EXERCISE DATA:
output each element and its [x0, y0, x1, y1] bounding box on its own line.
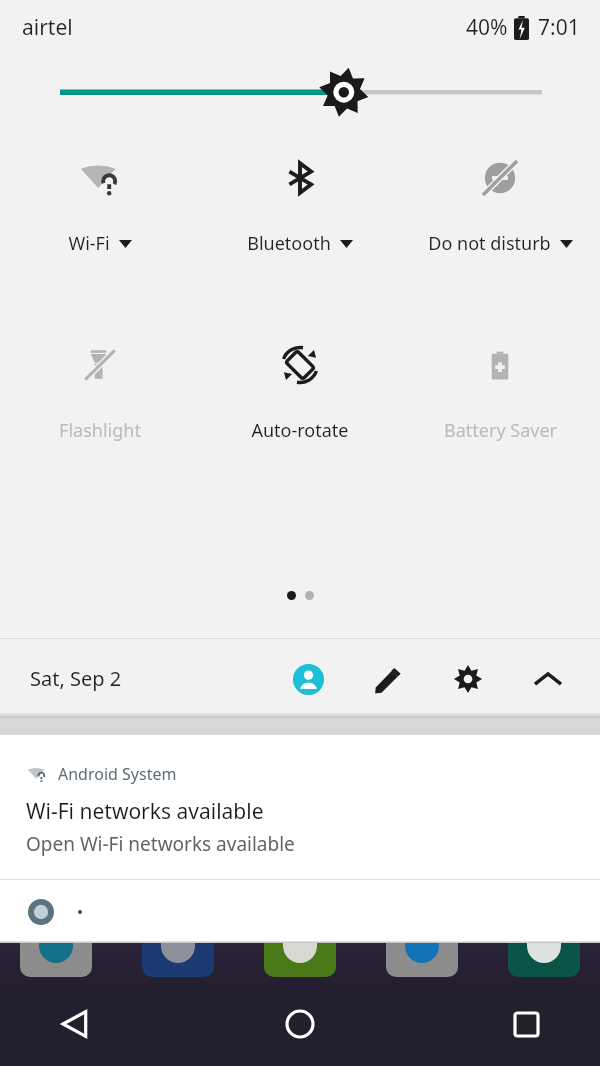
button[interactable]: App: [20, 943, 92, 977]
staticText: Android System: [58, 763, 177, 785]
staticText: Auto-rotate: [251, 418, 349, 443]
staticText: Flashlight: [59, 418, 141, 443]
staticText: Wi-Fi: [68, 231, 110, 256]
button[interactable]: App: [508, 943, 580, 977]
button[interactable]: App: [142, 943, 214, 977]
button[interactable]: Auto-rotate: [200, 338, 400, 447]
staticText: Do not disturb: [428, 231, 551, 256]
staticText: airtel: [22, 13, 73, 42]
button[interactable]: Brightness: [0, 55, 600, 115]
button[interactable]: Wi-Fi: [0, 151, 200, 260]
button[interactable]: App: [264, 943, 336, 977]
staticText: 7:01: [538, 13, 580, 42]
button[interactable]: App: [386, 943, 458, 977]
staticText: Battery Saver: [444, 418, 557, 443]
button[interactable]: Back: [40, 990, 108, 1058]
button[interactable]: Bluetooth: [200, 151, 400, 260]
button[interactable]: Battery Saver: [400, 338, 600, 447]
button[interactable]: Collapse: [524, 655, 572, 703]
staticText: Open Wi-Fi networks available: [26, 831, 295, 857]
staticText: Bluetooth: [247, 231, 331, 256]
button[interactable]: Do not disturb: [400, 151, 600, 260]
staticText: 40%: [466, 13, 508, 42]
button[interactable]: Android System: [0, 735, 600, 880]
staticText: Sat, Sep 2: [30, 665, 122, 692]
button[interactable]: Home: [266, 990, 334, 1058]
button[interactable]: Flashlight: [0, 338, 200, 447]
button[interactable]: Edit: [364, 655, 412, 703]
button[interactable]: User: [284, 655, 332, 703]
button[interactable]: Recents: [492, 990, 560, 1058]
staticText: Wi-Fi networks available: [26, 797, 264, 826]
button[interactable]: [0, 880, 600, 943]
button[interactable]: Settings: [444, 655, 492, 703]
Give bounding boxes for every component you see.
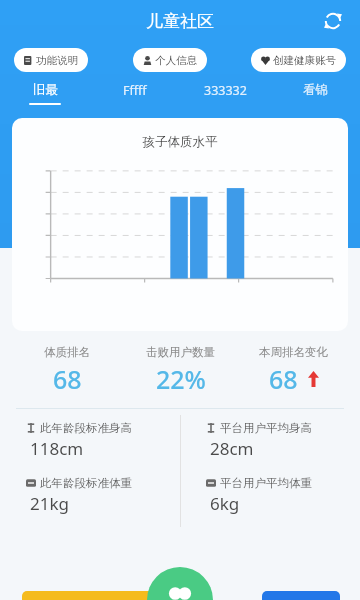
staticText: 孩子体质水平 [12, 134, 348, 150]
button[interactable]: 看锦 [270, 82, 360, 103]
staticText: 平台用户平均身高 [220, 421, 312, 435]
staticText: 28cm [210, 437, 254, 460]
staticText: 22% [156, 362, 206, 396]
staticText: 平台用户平均体重 [220, 476, 312, 490]
button[interactable]: 体质排名 [10, 345, 124, 396]
staticText: 6kg [210, 492, 240, 515]
button[interactable]: 孩子体质水平 [12, 118, 348, 331]
button[interactable]: Add [147, 567, 213, 600]
staticText: 体质排名 [44, 345, 90, 359]
staticText: 68 [53, 362, 82, 396]
staticText: 333332 [204, 82, 247, 99]
button[interactable]: Fffff [90, 82, 180, 104]
staticText: 看锦 [303, 82, 328, 98]
staticText: 此年龄段标准体重 [40, 476, 132, 490]
button[interactable]: 功能说明 [14, 48, 88, 72]
staticText: 儿童社区 [146, 11, 214, 32]
staticText: 功能说明 [36, 54, 78, 67]
staticText: 118cm [30, 437, 84, 460]
button[interactable]: 个人信息 [133, 48, 207, 72]
staticText: 创建健康账号 [273, 54, 336, 67]
button[interactable]: 333332 [180, 82, 270, 104]
button[interactable]: 创建健康账号 [251, 48, 346, 72]
staticText: 本周排名变化 [259, 345, 328, 359]
button[interactable]: Yellow action [22, 591, 178, 600]
button[interactable]: 击败用户数量 [124, 345, 237, 396]
staticText: Fffff [123, 82, 147, 99]
staticText: 21kg [30, 492, 69, 515]
button[interactable]: 旧最 [0, 82, 90, 105]
staticText: 此年龄段标准身高 [40, 421, 132, 435]
staticText: 个人信息 [155, 54, 197, 67]
staticText: 68 [269, 362, 298, 396]
staticText: 击败用户数量 [146, 345, 215, 359]
button[interactable]: Refresh [318, 6, 348, 36]
button[interactable]: Blue action [262, 591, 340, 600]
staticText: 旧最 [33, 82, 58, 98]
button[interactable]: 本周排名变化 [237, 345, 350, 396]
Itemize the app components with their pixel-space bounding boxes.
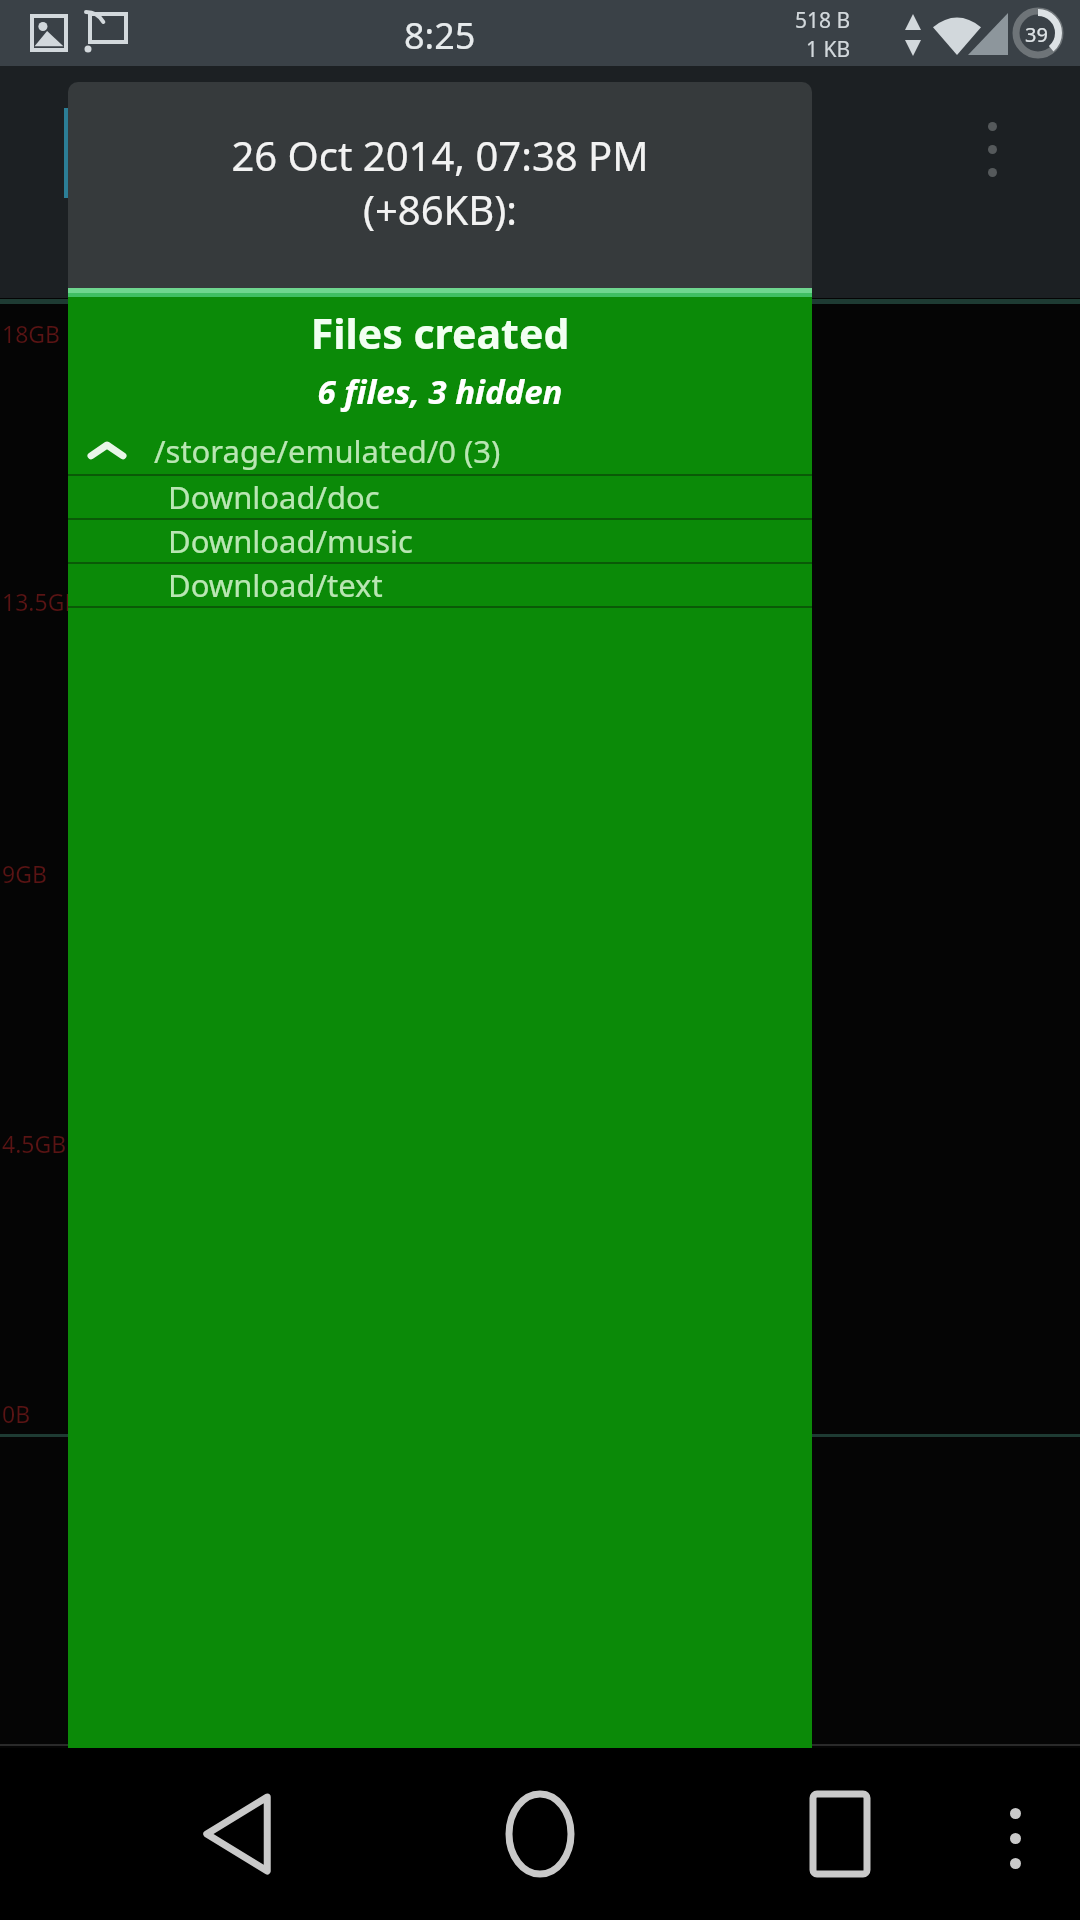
- staticText: 518 B: [795, 6, 851, 35]
- staticText: 26 Oct 2014, 07:38 PM (+86KB):: [78, 128, 802, 236]
- staticText: 39: [1025, 21, 1048, 48]
- staticText: /storage/emulated/0 (3): [154, 430, 501, 472]
- button[interactable]: More options: [988, 122, 997, 177]
- staticText: 1 KB: [806, 35, 851, 64]
- button[interactable]: Home: [480, 1774, 600, 1894]
- staticText: Download/music: [168, 520, 413, 562]
- staticText: 4.5GB: [2, 1128, 67, 1159]
- staticText: 0B: [2, 1398, 31, 1429]
- staticText: 9GB: [2, 858, 47, 889]
- button[interactable]: Download/music: [68, 520, 812, 562]
- staticText: Download/doc: [168, 476, 380, 518]
- staticText: 18GB: [2, 318, 61, 349]
- button[interactable]: Back: [177, 1774, 297, 1894]
- staticText: Download/text: [168, 564, 383, 606]
- staticText: Files created: [68, 305, 812, 361]
- button[interactable]: /storage/emulated/0 (3): [68, 428, 812, 474]
- staticText: 6 files, 3 hidden: [68, 369, 812, 414]
- button[interactable]: More options: [1010, 1808, 1021, 1869]
- staticText: 13.5GB: [2, 586, 80, 617]
- button[interactable]: Download/text: [68, 564, 812, 606]
- button[interactable]: Recents: [780, 1774, 900, 1894]
- staticText: 8:25: [404, 11, 476, 60]
- button[interactable]: Download/doc: [68, 476, 812, 518]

WORK REQUEST: The lines to retype begin with the one containing "Itemize the app" and end with the last line of the records. Reproduce them exactly and omit the pictures.

ANSWER BOX:
Itemize the app components with their pixel-space bounding boxes.
- staticText: 518 B: [795, 6, 851, 35]
- staticText: 26 Oct 2014, 07:38 PM (+86KB):: [78, 128, 802, 236]
- staticText: 39: [1025, 21, 1048, 48]
- staticText: /storage/emulated/0 (3): [154, 430, 501, 472]
- button[interactable]: More options: [988, 122, 997, 177]
- staticText: 1 KB: [806, 35, 851, 64]
- button[interactable]: Home: [480, 1774, 600, 1894]
- staticText: Download/music: [168, 520, 413, 562]
- staticText: 4.5GB: [2, 1128, 67, 1159]
- staticText: 0B: [2, 1398, 31, 1429]
- staticText: 9GB: [2, 858, 47, 889]
- button[interactable]: Download/music: [68, 520, 812, 562]
- staticText: Download/doc: [168, 476, 380, 518]
- staticText: 18GB: [2, 318, 61, 349]
- button[interactable]: Back: [177, 1774, 297, 1894]
- staticText: Download/text: [168, 564, 383, 606]
- staticText: Files created: [68, 305, 812, 361]
- button[interactable]: /storage/emulated/0 (3): [68, 428, 812, 474]
- staticText: 6 files, 3 hidden: [68, 369, 812, 414]
- button[interactable]: More options: [1010, 1808, 1021, 1869]
- staticText: 13.5GB: [2, 586, 80, 617]
- button[interactable]: Download/text: [68, 564, 812, 606]
- button[interactable]: Recents: [780, 1774, 900, 1894]
- staticText: 8:25: [404, 11, 476, 60]
- button[interactable]: Download/doc: [68, 476, 812, 518]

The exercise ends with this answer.